Just as there is no name, mentioned anywhere, of any Ghair Muqallid during the 23 years of Nabuwwat, so too is there no name of any person who was a Ghair Muqallid during the entire 30 years of Khilaafat-e-Raashida.  Hadrat Imaam Ghazali (rahmatullahi alaih) states that TAQLEED is proven from the Ijma of the Sahabah (radhiAllaahu anhum), because they used to give Fataawa to the masses (for which they provided no proofs). They did not order the masses to make their own Ijtihaad. [Al-Mustasfa, page385, vol.2].
Wahhabis thinks that everyone is capable of following the Qur’an and the Sunnah independently and deriving a ruling without him or her having to seek the advice of an expert in the field?  That is patently a false assumption! One has to be at least a Mujtahid if not Mujtahid Mutlaq (Absolute Mujtahid).  A mujtahid is someone qualified to exercise ijtihad, which literally means striving and technically means juridical endeavor and competence to infer expert legal rulings from foundational proofs within or without a particular school of law.   

Shaykh Gibril Haddad points out a list of the requisites of Ijtihad summarized from the book "PRINCIPLES OF ISLAMIC JURISPRUDENCE" by M Kamali p374-377

Firstly the mujtahid must be a Muslim and a person of sound mind and intellectual competence.

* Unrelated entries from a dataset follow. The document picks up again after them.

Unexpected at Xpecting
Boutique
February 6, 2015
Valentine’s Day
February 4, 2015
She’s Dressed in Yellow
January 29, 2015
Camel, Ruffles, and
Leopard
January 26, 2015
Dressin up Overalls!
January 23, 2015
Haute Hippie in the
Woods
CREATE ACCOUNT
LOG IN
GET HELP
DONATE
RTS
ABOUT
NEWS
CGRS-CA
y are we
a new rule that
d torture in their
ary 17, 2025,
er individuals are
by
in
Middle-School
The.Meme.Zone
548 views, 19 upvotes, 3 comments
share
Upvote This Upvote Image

Requirements of a mujtahid : *Knowledge of Arabic such than he can understand the Qur'an and Hadith correctly.
*Knowledge of the Qur'an which includes Makki/Madani; Occasions of
Revelation; Incidences of Abrogation; LEGAL TEXTS (aayaatul ahkaam).

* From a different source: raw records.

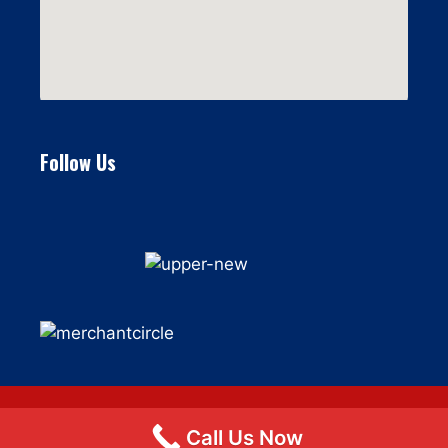
Follow Us
Call Us Now
© 2026 Flat Fee Moving LLC
• Built with
GeneratePress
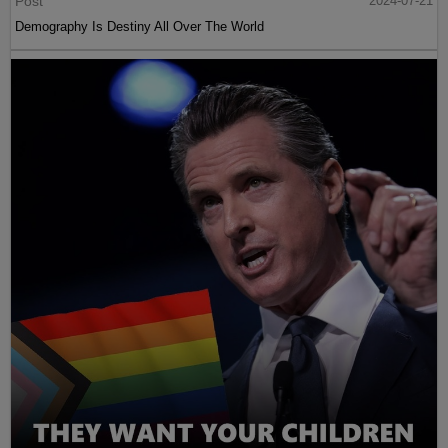
Post
2024-07-21
Demography Is Destiny All Over The World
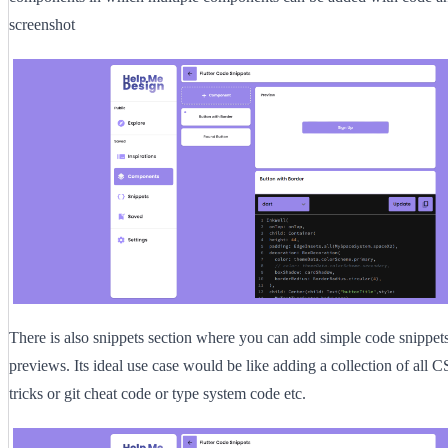
screenshot
There is also snippets section where you can add simple code snippet
previews. Its ideal use case would be like adding a collection of all 
tricks or git cheat code or type system code etc.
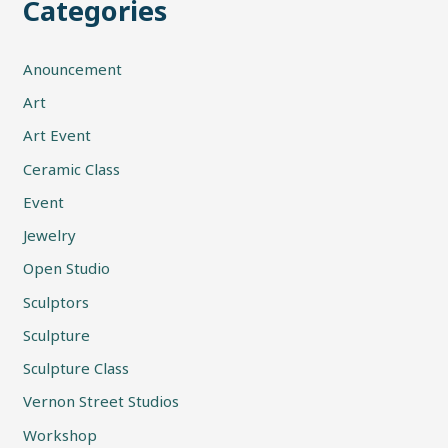
Categories
Anouncement
Art
Art Event
Ceramic Class
Event
Jewelry
Open Studio
Sculptors
Sculpture
Sculpture Class
Vernon Street Studios
Workshop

(In short all the requisites of Tafsir) *Knowledge of the Sunnah specifically the legal texts (ahaadeethal ahkaam)
He must know where to find the Hadiths and be able to distinguish the reliable narrations from the weak.
*Knowledge of the substance of the Furu` works and the points on which there is Ijma`.
*Knowledge of Qiyas (Analogical Deduction)
*Knowledge of the Maqasid (objectives) of the Shari`ah
*Knowledge of the General Maxims of Fiqh. eg. Certainty prevails over Doubt.
Another description can be found in Shaykh `Ali Hasabullah's _Usul al-Tashri` al-Islami_ (5th ed. 1976) p. 94-95 but which we will not discuss for brevity’s sake.  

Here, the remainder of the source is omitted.